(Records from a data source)

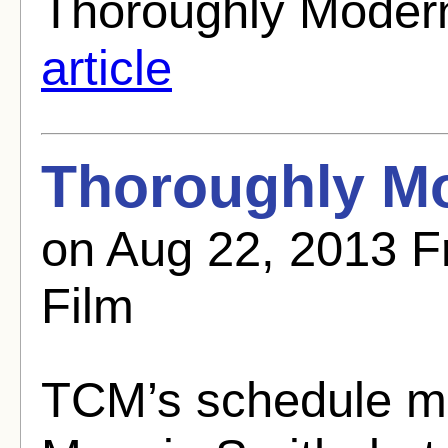
Thoroughly Modern
article
Thoroughly Mo
on Aug 22, 2013 F
Film
TCM’s schedule m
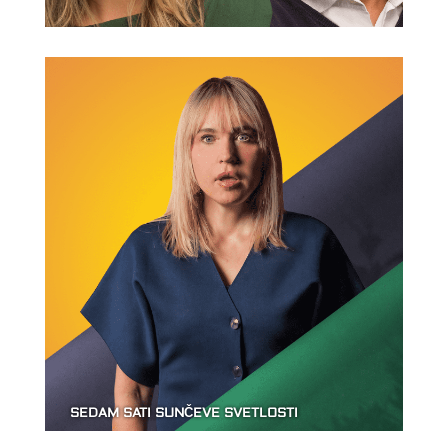
SEDAM SATI SUNČEVE SVETLOSTI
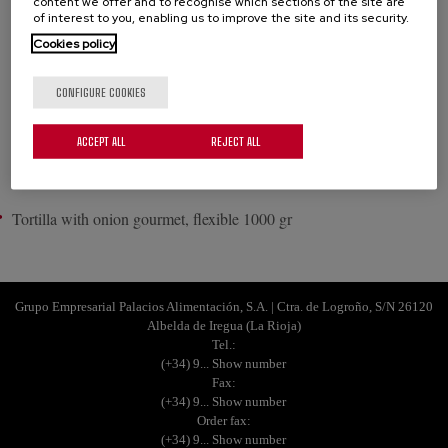
content we offer and to recognise which sections of the site are
of interest to you, enabling us to improve the site and its security.
Potato and onion tortilla made with free range eggs and selected
Cookies policy
products. Enjoy its freshness and succulence! Flexible and tray
format available.
CONFIGURE COOKIES
See all Tortilla gourmet
ACCEPT ALL
REJECT ALL
PRODUCTS
Tortilla with onion gourmet, flexible 1000 gr
Grupo Empresarial Palacios Alimentación, S.A. | Ctra. de Logroño, S/N 26120
Albelda de Iregua (La Rioja)
Tel.:
(+34) 9... Show number
Fax:
(+34) 9... Show number
Order fax:
(+34) 9... Show number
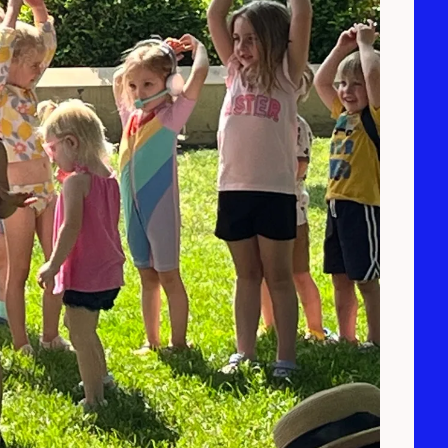
0:56
1
Overall Buddies Theme Song
2:50
2
Tongue Twisters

### Work instructions
Every line of the entries above that holds "with" should be copied out.

### Written solution
Potato and onion tortilla made with free range eggs and selected
Tortilla with onion gourmet, flexible 1000 gr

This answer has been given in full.